Built in the early 1870s, 130-134 W. Elder was initially numbered 66-70 Elder before Cincinnati renumbered its streets in the 1890s. While it is today the Leader Furniture building, it was historically three distinct buildings. Earliest commercial tenants included Abraham Reinbach’s shoes and boots store at 66 Elder, Emil Krause’s clothing shop at 68 Elder and Peter Gribling’s bakery at the corner storefront at 70 Elder.
Born in 1845, Emil was a Prussian immigrant who came to the U.S. in 1869. He was a tailor by training. As his store was at Findlay Market, he and his wife Josephine lived over on Moore Street in Over-the-Rhine. His neighbor at the northeast corner of Elm and Elder—Peter Gribling (1836-1920)—was also an immigrant, born in Alsace-Lorain in 1836. Peter immigrated to the U.S. in 1854 and married Ida (Brinbryer) (1845-1906). He raised a family at 70 Elder with her as he operated his bakery there; her extended family also lived there with them. Their children included Emma (1865-1940), Rosa (1867-1930), Edwin (1871-1896) and Ida (1877-1924).
In addition to being a baker, he also worked as a wagon maker to earn extra income. After his wife died in 1906, he lived with his married daughters until his death in 1920. Both his bakery and Abraham Reinach’s store lasted at their locations through the 1880s.
In the early 1890s, the Great Atlantic and Pacific Tea Company had one of its many locations at 66 Elder. It was a tea and coffee grocery that eventually morphed into A&P Food Stores, a major chain grocery and the largest grocery retailer in the U.S. in the 20th century.
In the 1880s and early ‘90s, the Letzler family—Jacob and then Harry—sold chinaware, specifically cream-colored queensware, at 68 Elder (along with 62 Elder). Jacob Letzler was a German immigrant, born in 1820 in Germany; Harry was his son, born in 1865 in Ohio. Leo H. Beck’s (1867-1925) shoe store followed the Letzer’s chinaware venture. Born in 1867 in Indiana to German parents, Romauld and Cresentia, Leo was married to Emma (Kuchenbuch) (1870-1945). They had Charles (1893-1946), Irene (1897-1977), Victor (1899-1947), Sylvia (1901-1990) and Dorothy (1902-1968) together as they lived on Green Street in Over-the-Rhine.

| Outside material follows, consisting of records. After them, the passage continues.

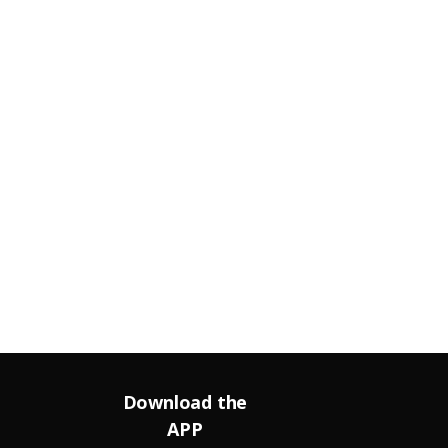
Download the
APP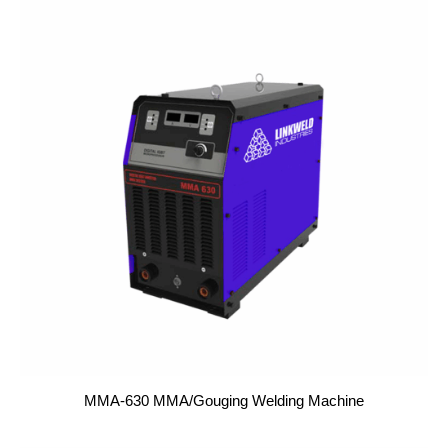
MMA-630 MMA/Gouging Welding Machine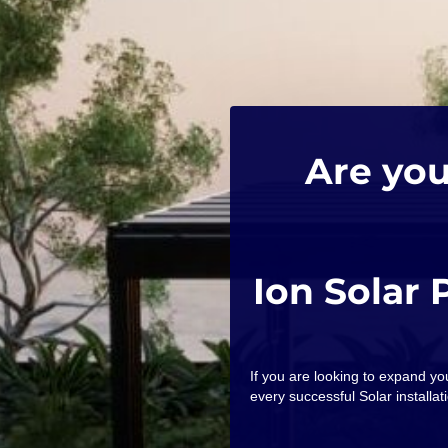
Are you
Ion Solar 
If you are looking to expand y
every successful Solar installati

Leo came from a shoemaking family and grew up learning the trade. His father Romauld was a cobbler, born in Germany in 1830 and an immigrant to the U.S. by 1854. After living in Indiana, Romauld raised his family at 58 Elder at Findlay Market where he operated a shoe store. His wife Cresentia was from Indiana, born to parents from Baden. The couple had several children, including Mary, William, Robert, Frank, Leo, Helen, Joseph, Lucy and Henry. They also adopted an orphan named George who was about the same age as their son Frank. Most of the children, as young adults living at 58 Elder, worked in either the shoe industry or the garment trade.
The 20th Century at the Northeast Corner of Elm and Elder
From 1893 to 1906, George Ritter—and his early partner Henry Kessler—operated a clothing store at 130 W. Elder that sold men’s and children’s clothing, hats and caps. The storefront soon housed a shoe store, first under the Hooper Brothers of Baltimore and then, beginning in 1915, Abraham Friedman’s (1885-1951) business which lasted until 1923. Abraham also used the storefront at 128 W. Elder and also had another location at 620 W. Court.
Born in 1884 in Szilas, Hungary, Abraham was a Jewish immigrant who came to the U.S. in 1890. Yiddish was listed as his primary language, and his World War I draft card described him as short and stout with blue eyes and dark hair. The son of Jacob (1847-1924) and Lena (Falkenstein) (1848-1920), he was one of four children; his siblings included David (1873-1952), Hannah (1875-1939) and Ella (1887-1977).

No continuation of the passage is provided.